▶ _Dataset extract_
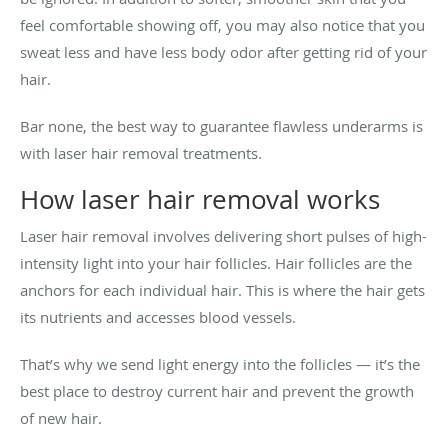
feel comfortable showing off, you may also notice that you
sweat less and have less body odor after getting rid of your
hair.
Bar none, the best way to guarantee flawless underarms is
with laser hair removal treatments.
How laser hair removal works
Laser hair removal involves delivering short pulses of high-
intensity light into your hair follicles. Hair follicles are the
anchors for each individual hair. This is where the hair gets
its nutrients and accesses blood vessels.
That’s why we send light energy into the follicles — it’s the
best place to destroy current hair and prevent the growth
of new hair.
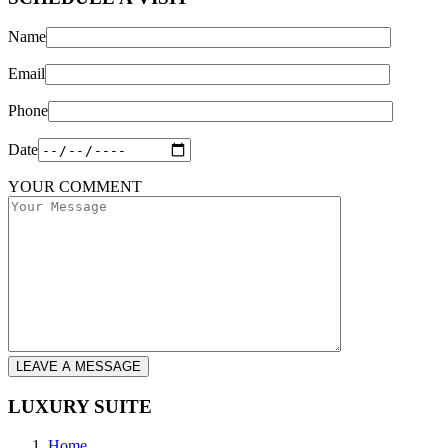
Name
Email
Phone
Date
YOUR COMMENT
LEAVE A MESSAGE
LUXURY SUITE
Home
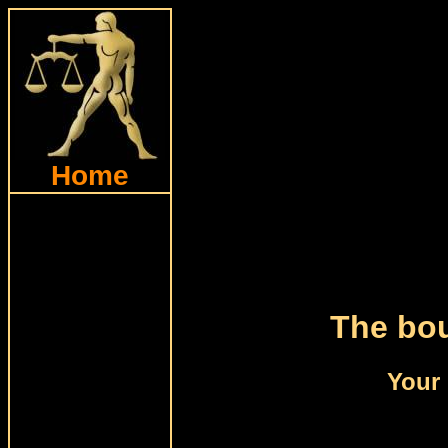
Home
The bou
Your 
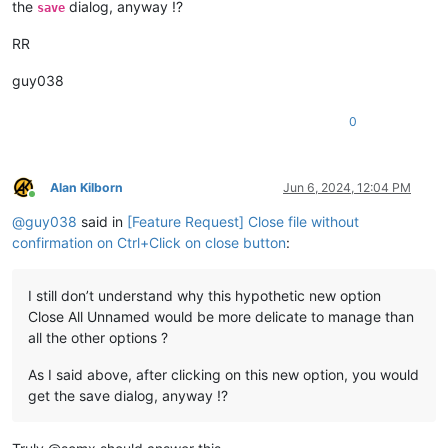
the
dialog, anyway !?
save
RR
guy038
0
Alan Kilborn
Jun 6, 2024, 12:04 PM
Online
@
guy038
said in
[Feature Request] Close file without
confirmation on Ctrl+Click on close button
:
I still don’t understand why this hypothetic new option
Close All Unnamed would be more delicate to manage than
all the other options ?
As I said above, after clicking on this new option, you would
get the save dialog, anyway !?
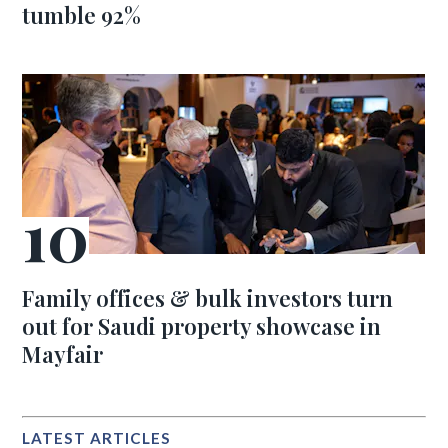
tumble 92%
Family offices & bulk investors turn
out for Saudi property showcase in
Mayfair
LATEST ARTICLES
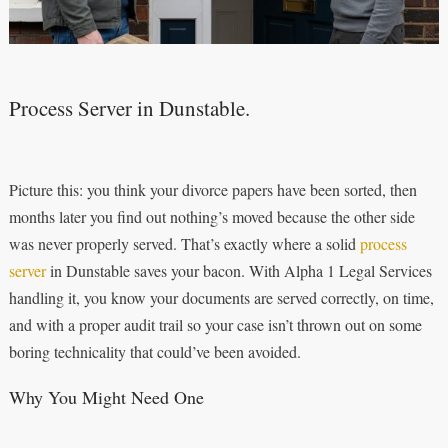
Process Server in Dunstable.
Picture this: you think your divorce papers have been sorted, then
months later you find out nothing’s moved because the other side
was never properly served. That’s exactly where a solid
process
server
in Dunstable saves your bacon. With Alpha 1 Legal Services
handling it, you know your documents are served correctly, on time,
and with a proper audit trail so your case isn’t thrown out on some
boring technicality that could’ve been avoided.
Why You Might Need One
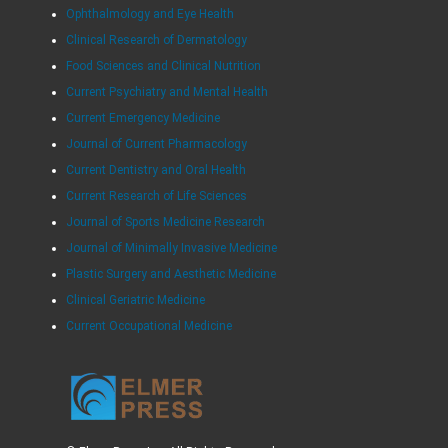
Ophthalmology and Eye Health
Clinical Research of Dermatology
Food Sciences and Clinical Nutrition
Current Psychiatry and Mental Health
Current Emergency Medicine
Journal of Current Pharmacology
Current Dentistry and Oral Health
Current Research of Life Sciences
Journal of Sports Medicine Research
Journal of Minimally Invasive Medicine
Plastic Surgery and Aesthetic Medicine
Clinical Geriatric Medicine
Current Occupational Medicine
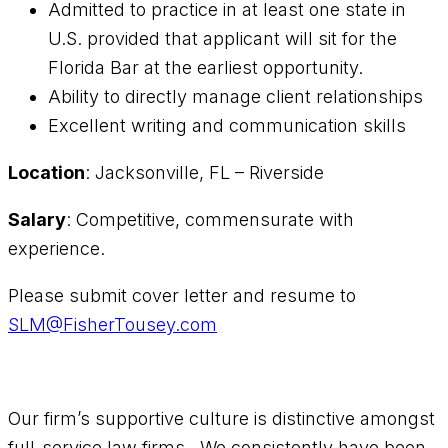
Admitted to practice in at least one state in
U.S. provided that applicant will sit for the
Florida Bar at the earliest opportunity.
Ability to directly manage client relationships
Excellent writing and communication skills
Location
: Jacksonville, FL – Riverside
Salary
: Competitive, commensurate with
experience.
Please submit cover letter and resume to
SLM@FisherTousey.com
Our firm’s supportive culture is distinctive amongst
full-service law firms. We consistently have been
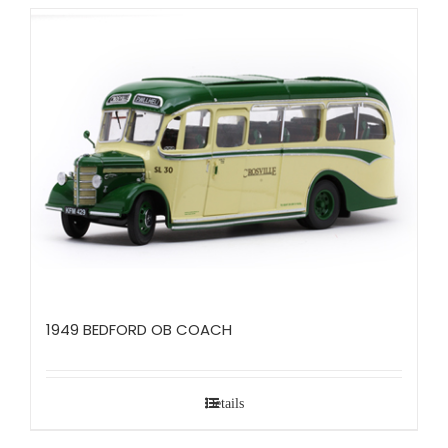
1949 BEDFORD OB COACH
Details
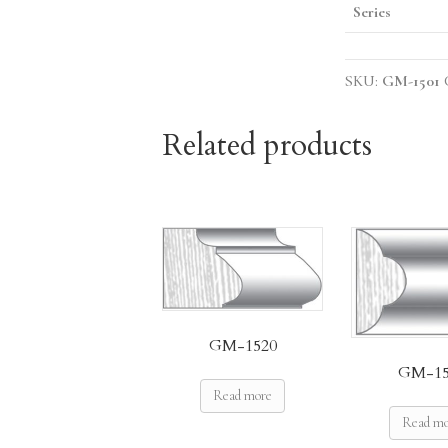
Series
SKU:
GM-1501
Related products
GM-1520
GM-15
Read more
Read m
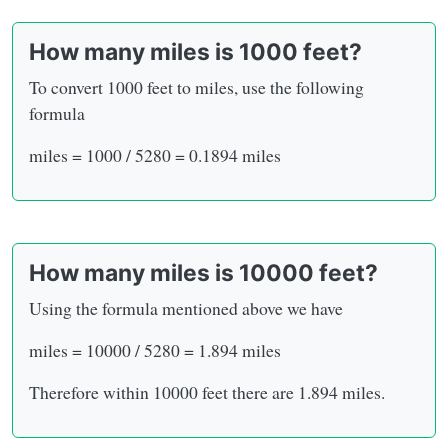
How many miles is 1000 feet?
To convert 1000 feet to miles, use the following
formula
miles = 1000 / 5280 = 0.1894 miles
How many miles is 10000 feet?
Using the formula mentioned above we have
miles = 10000 / 5280 = 1.894 miles
Therefore within 10000 feet there are 1.894 miles.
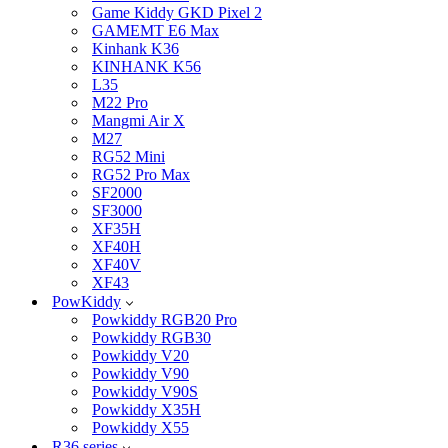
Game Kiddy GKD Pixel 2
GAMEMT E6 Max
Kinhank K36
KINHANK K56
L35
M22 Pro
Mangmi Air X
M27
RG52 Mini
RG52 Pro Max
SF2000
SF3000
XF35H
XF40H
XF40V
XF43
PowKiddy
Powkiddy RGB20 Pro
Powkiddy RGB30
Powkiddy V20
Powkiddy V90
Powkiddy V90S
Powkiddy X35H
Powkiddy X55
R36 series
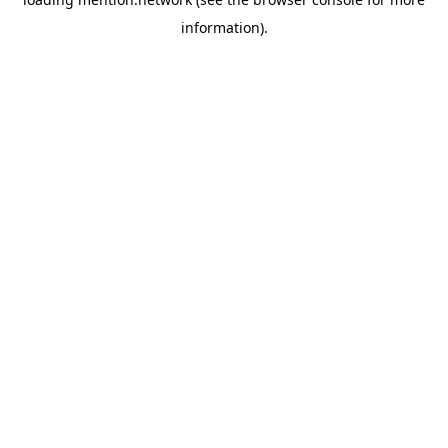
information).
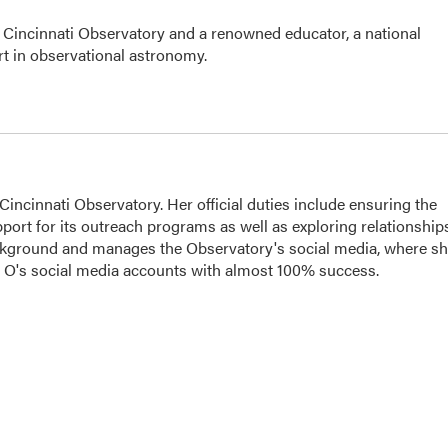
 Cincinnati Observatory and a renowned educator, a national
t in observational astronomy.
ncinnati Observatory. Her official duties include ensuring the
port for its outreach programs as well as exploring relationship
ackground and manages the Observatory's social media, where s
he O's social media accounts with almost 100% success.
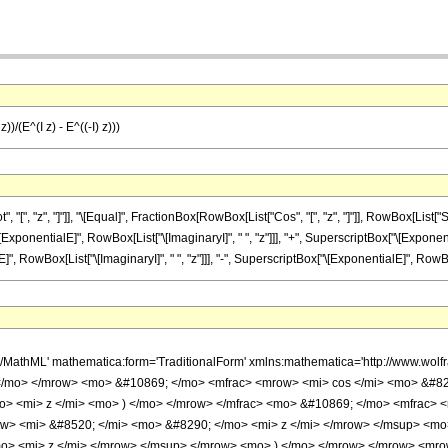
))/(E^(I z) - E^((-I) z)))
 "z", "]"]], "\[Equal]", FractionBox[RowBox[List["Cos", "[", "z", "]"]], RowBox[List["Sin", 
nentialE]", RowBox[List["\[ImaginaryI]", " ", "z"]]], "+", SuperscriptBox["\[Exponential
owBox[List["\[ImaginaryI]", " ", "z"]]], "-", SuperscriptBox["\[ExponentialE]", RowBox[List
h/MathML' mathematica:form='TraditionalForm' xmlns:mathematica='http://www.w
 </mo> </mrow> <mo> &#10869; </mo> <mfrac> <mrow> <mi> cos </mi> <mo> &#82
mo> <mi> z </mi> <mo> ) </mo> </mrow> </mfrac> <mo> &#10869; </mo> <mfrac>
w> <mi> &#8520; </mi> <mo> &#8290; </mo> <mi> z </mi> </mrow> </msup> <mo
mo> <mi> z </mi> </mrow> </msup> </mrow> <mo> ) </mo> </mrow> </mrow> <mr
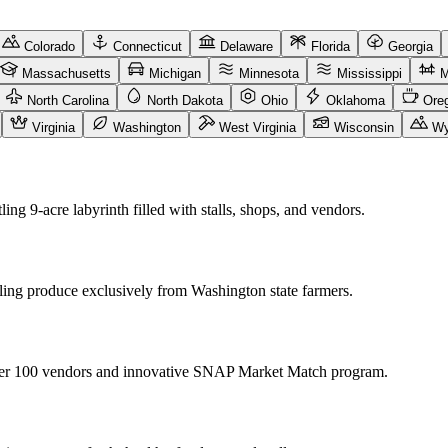
Colorado
Connecticut
Delaware
Florida
Georgia
Massachusetts
Michigan
Minnesota
Mississippi
M
North Carolina
North Dakota
Ohio
Oklahoma
Ore
Virginia
Washington
West Virginia
Wisconsin
Wy
ing 9-acre labyrinth filled with stalls, shops, and vendors.
lling produce exclusively from Washington state farmers.
 over 100 vendors and innovative SNAP Market Match program.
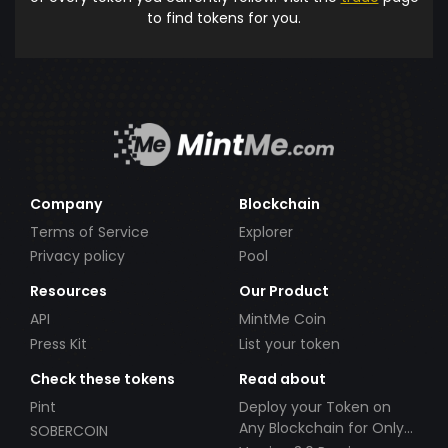
to find tokens for you.
Company
Blockchain
Terms of Service
Explorer
Privacy policy
Pool
Resources
Our Product
API
MintMe Coin
Press Kit
List your token
Check these tokens
Read about
Pint
Deploy your Token on
Any Blockchain for Only
SOBERCOIN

▶ _About this task_
This exercise calls for a verbatim output of the entries, pictures omitted.

▶ _Exercise output_
feel comfortable showing off, you may also notice that you
sweat less and have less body odor after getting rid of your
hair.
Bar none, the best way to guarantee flawless underarms is
with laser hair removal treatments.
How laser hair removal works
Laser hair removal involves delivering short pulses of high-
intensity light into your hair follicles. Hair follicles are the
anchors for each individual hair. This is where the hair gets
its nutrients and accesses blood vessels.
That’s why we send light energy into the follicles — it’s the
best place to destroy current hair and prevent the growth
of new hair.
Name
Email
Phone
Date
YOUR COMMENT
LEAVE A MESSAGE
LUXURY SUITE
Home
Home
The bou
Your 
the
dialog, anyway !?
save
RR
guy038
0
Alan Kilborn
Jun 6, 2024, 12:04 PM
Online
@
guy038
said in
[Feature Request] Close file without
confirmation on Ctrl+Click on close button
:
I still don’t understand why this hypothetic new option
Close All Unnamed would be more delicate to manage than
all the other options ?
As I said above, after clicking on this new option, you would
get the save dialog, anyway !?
tumble 92%
Family offices & bulk investors turn
out for Saudi property showcase in
Mayfair
LATEST ARTICLES
Process Server in Dunstable.
Picture this: you think your divorce papers have been sorted, then
months later you find out nothing’s moved because the other side
was never properly served. That’s exactly where a solid
process
server
in Dunstable saves your bacon. With Alpha 1 Legal Services
handling it, you know your documents are served correctly, on time,
and with a proper audit trail so your case isn’t thrown out on some
boring technicality that could’ve been avoided.
Why You Might Need One
Ophthalmology and Eye Health
Clinical Research of Dermatology
Food Sciences and Clinical Nutrition
Current Psychiatry and Mental Health
Current Emergency Medicine
Journal of Current Pharmacology
Current Dentistry and Oral Health
Current Research of Life Sciences
Journal of Sports Medicine Research
Journal of Minimally Invasive Medicine
Plastic Surgery and Aesthetic Medicine
Clinical Geriatric Medicine
Current Occupational Medicine
Admitted to practice in at least one state in
U.S. provided that applicant will sit for the
Florida Bar at the earliest opportunity.
Ability to directly manage client relationships
Excellent writing and communication skills
Location
: Jacksonville, FL – Riverside
Salary
: Competitive, commensurate with
experience.
Please submit cover letter and resume to
SLM@FisherTousey.com
Our firm’s supportive culture is distinctive amongst
full-service law firms. We consistently have been
1949 BEDFORD OB COACH
Details
Series
SKU:
GM-1501
Related products
GM-1520
GM-15
Read more
Read m
How many miles is 1000 feet?
To convert 1000 feet to miles, use the following
formula
miles = 1000 / 5280 = 0.1894 miles
How many miles is 10000 feet?
Using the formula mentioned above we have
miles = 10000 / 5280 = 1.894 miles
Therefore within 10000 feet there are 1.894 miles.
Game Kiddy GKD Pixel 2
GAMEMT E6 Max
Kinhank K36
KINHANK K56
L35
M22 Pro
Mangmi Air X
M27
RG52 Mini
RG52 Pro Max
SF2000
SF3000
XF35H
XF40H
XF40V
XF43
PowKiddy
Powkiddy RGB20 Pro
Powkiddy RGB30
Powkiddy V20
Powkiddy V90
Powkiddy V90S
Powkiddy X35H
Powkiddy X55
R36 series
information).
 Cincinnati Observatory and a renowned educator, a national
t in observational astronomy.
ncinnati Observatory. Her official duties include ensuring the
port for its outreach programs as well as exploring relationship
ackground and manages the Observatory's social media, where s
he O's social media accounts with almost 100% success.
))/(E^(I z) - E^((-I) z)))
 "z", "]"]], "\[Equal]", FractionBox[RowBox[List["Cos", "[", "z", "]"]], RowBox[List["Sin", 
nentialE]", RowBox[List["\[ImaginaryI]", " ", "z"]]], "+", SuperscriptBox["\[Exponential
owBox[List["\[ImaginaryI]", " ", "z"]]], "-", SuperscriptBox["\[ExponentialE]", RowBox[List
h/MathML' mathematica:form='TraditionalForm' xmlns:mathematica='http://www.w
 </mo> </mrow> <mo> &#10869; </mo> <mfrac> <mrow> <mi> cos </mi> <mo> &#82
mo> <mi> z </mi> <mo> ) </mo> </mrow> </mfrac> <mo> &#10869; </mo> <mfrac>
w> <mi> &#8520; </mi> <mo> &#8290; </mo> <mi> z </mi> </mrow> </msup> <mo
mo> <mi> z </mi> </mrow> </msup> </mrow> <mo> ) </mo> </mrow> </mrow> <mr
Colorado
Connecticut
Delaware
Florida
Georgia
Massachusetts
Michigan
Minnesota
Mississippi
M
North Carolina
North Dakota
Ohio
Oklahoma
Ore
Virginia
Washington
West Virginia
Wisconsin
Wy
ing 9-acre labyrinth filled with stalls, shops, and vendors.
lling produce exclusively from Washington state farmers.
 over 100 vendors and innovative SNAP Market Match program.
to find tokens for you.
Company
Blockchain
Terms of Service
Explorer
Privacy policy
Pool
Resources
Our Product
API
MintMe Coin
Press Kit
List your token
Check these tokens
Read about
Pint
Deploy your Token on
Any Blockchain for Only
SOBERCOIN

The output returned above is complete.